Украинцы решили выращивать павлиноглазок у себя и самим научиться ткать из их нитей чесучу. Насколько я знаю, чесучовая затея провалилась. Время шелкопрядов ушло. В век нейлона и других чудес химии павлиноглазковая чесуча оказалась неконкурентоспособной.
После встречи с китайским шелкопрядом любовь к бабочкам вновь захватила меня и не отпускала многие-многие годы.
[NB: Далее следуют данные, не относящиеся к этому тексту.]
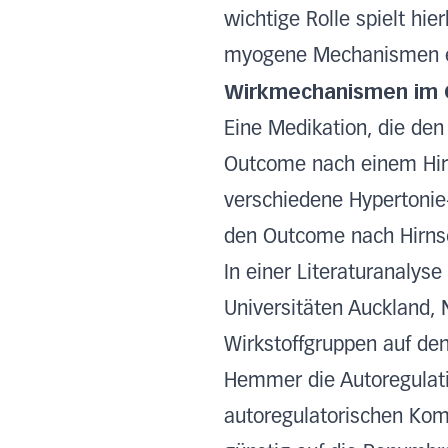
wichtige Rolle spielt hi
myogene Mechanismen ein
Wirkmechanismen im G
Eine Medikation, die den
Outcome nach einem Hirns
verschiedene Hypertonie-
den Outcome nach Hirnsc
In einer Literaturanalys
Universitäten Auckland, 
Wirkstoffgruppen auf den
Hemmer die Autoregulati
autoregulatorischen Kom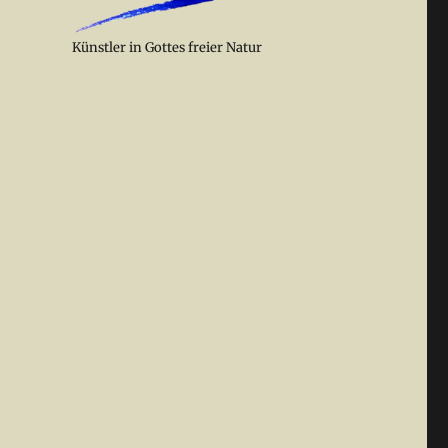
Künstler in Gottes freier Natur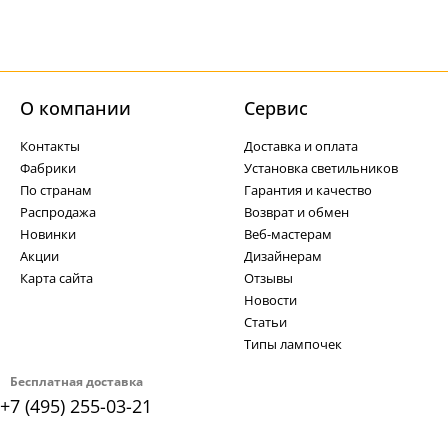
О компании
Cервис
Контакты
Доставка и оплата
Фабрики
Установка светильников
По странам
Гарантия и качество
Распродажа
Возврат и обмен
Новинки
Веб-мастерам
Акции
Дизайнерам
Карта сайта
Отзывы
Новости
Статьи
Типы лампочек
Бесплатная доставка
+7 (495) 255-03-21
Вернувшись в Москву, я отыскал в кладовке почему-то не выброшенную коробку с останками моих давнишних махаонов, тщательно вычистил ее и водрузил павлиноглазку в левый верхний угол. Затем смастерил себе марлевый сачок и, стесняясь окружающих и самого себя, начал охоту на бабочек. Ловил я их в основном на даче, но по мере того как мое стеснение проходило, начал появляться с сачком и в более людных местах. Друзья и жена принимали это мое увлечение как данность и даже порой сами брали сачок и гонялись за какими-либо капустницами или крапивницами. Естественно, охоту за ценными экземплярами я никому не доверял.
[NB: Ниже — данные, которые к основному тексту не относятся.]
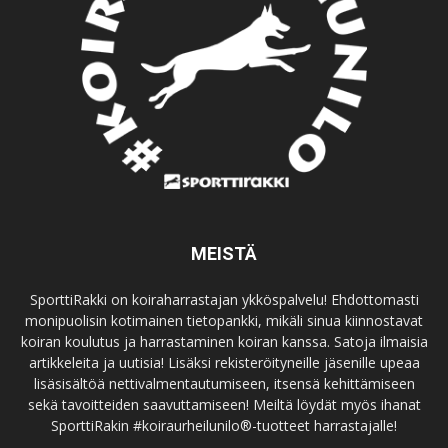
MEISTÄ
SporttiRakki on koiraharrastajan ykköspalvelu! Ehdottomasti
monipuolisin kotimainen tietopankki, mikäli sinua kiinnostavat
koiran koulutus ja harrastaminen koiran kanssa. Satoja ilmaisia
artikkeleita ja uutisia! Lisäksi rekisteröityneille jäsenille upeaa
lisäsisältöä nettivalmentautumiseen, itsensä kehittämiseen
sekä tavoitteiden saavuttamiseen! Meiltä löydät myös ihanat
SporttiRakin #koiraurheilunilo®-tuotteet harrastajalle!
В букинистических магазинах я разыскивал старинные книги о бабочках. Мне попался изданный в 1899 году том Гофмана (не сказочника) — переведенный на русский язык определитель бабочек с краткими описаниями приемов их ловли, разведения в неволе и сохранения коллекции. Из этой книги я узнал, что мое пристрастие к бабочкам — не извращение, не признак духовной или умственной ущербности, к тому же вовсе не уникальное, таких, как я, в мире немало. К примеру, коллекционировал бабочек один из Ротшильдов, крупнейший в мире банкир и известнейший в XIX веке энтомолог. В его честь названы десятки новых видов бабочек.
Согласно вычитанным у Гофмана инструкциям, я покрыл дно застекленных ящиков пробкой, булавки в нее легко вкалывались, соорудил специальные расправилки крыльев бабочек и, о чудо, обнаружил в зоомагазине на Кузнецком мосту изящные длинные черные специальные энтомологические булавки: потолще для крупных насекомых и тоненькие для всякой мелюзги.